Trust Signals
- Written by the FormBlends Medical Team, reviewed against published clinical trial data.
- Every confidence rating is grounded in evidence type, not marketing priority.
- No peptide manufacturer relationships influence rankings. Where evidence is weak, we say so.
- Sources listed at page bottom are real, citable publications.
- This page does not sell or recommend unregulated research compounds for human use.
Key Takeaways
- Semaglutide 2.4 mg weekly produced roughly 14.9% mean body weight loss over 68 weeks in the STEP 1 RCT (n=1961), the strongest human evidence in this category.
- Tirzepatide 15 mg produced roughly 20.9% mean body weight loss in SURMOUNT-1 (n=2539), making it the highest-performing approved weight-loss peptide currently available.
- AOD-9604 failed phase 2 and phase 3 trials for obesity and has no meaningful human efficacy data.

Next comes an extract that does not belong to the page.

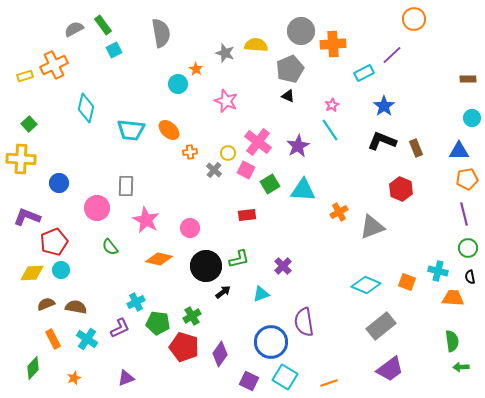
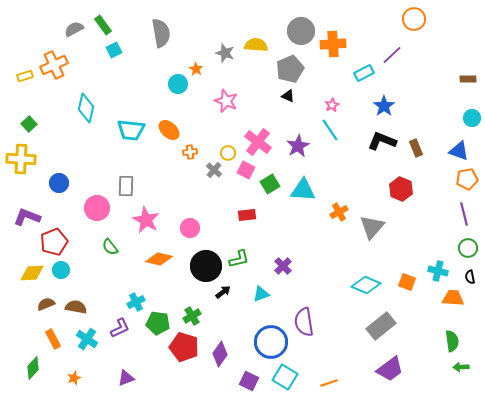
blue triangle at (459, 151): rotated 20 degrees clockwise
gray triangle at (372, 227): rotated 28 degrees counterclockwise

- CJC-1295 and ipamorelin raise growth hormone and IGF-1 in humans but have no published RCTs demonstrating fat loss as a primary outcome.
- Roughly 25 to 40% of weight lost on GLP-1 agonists can be lean mass; resistance training and protein adequacy are evidence-based mitigations.
What Are the Best Peptides for Losing Weight?
The best peptides for losing weight, ranked strictly by human evidence, are semaglutide and tirzepatide. Both are FDA-approved, have multi-thousand-patient RCT data, and produce double-digit percentage body weight reductions. Every other peptide circulating in fitness communities operates on far weaker, mostly animal-level or mechanistic evidence for fat loss specifically.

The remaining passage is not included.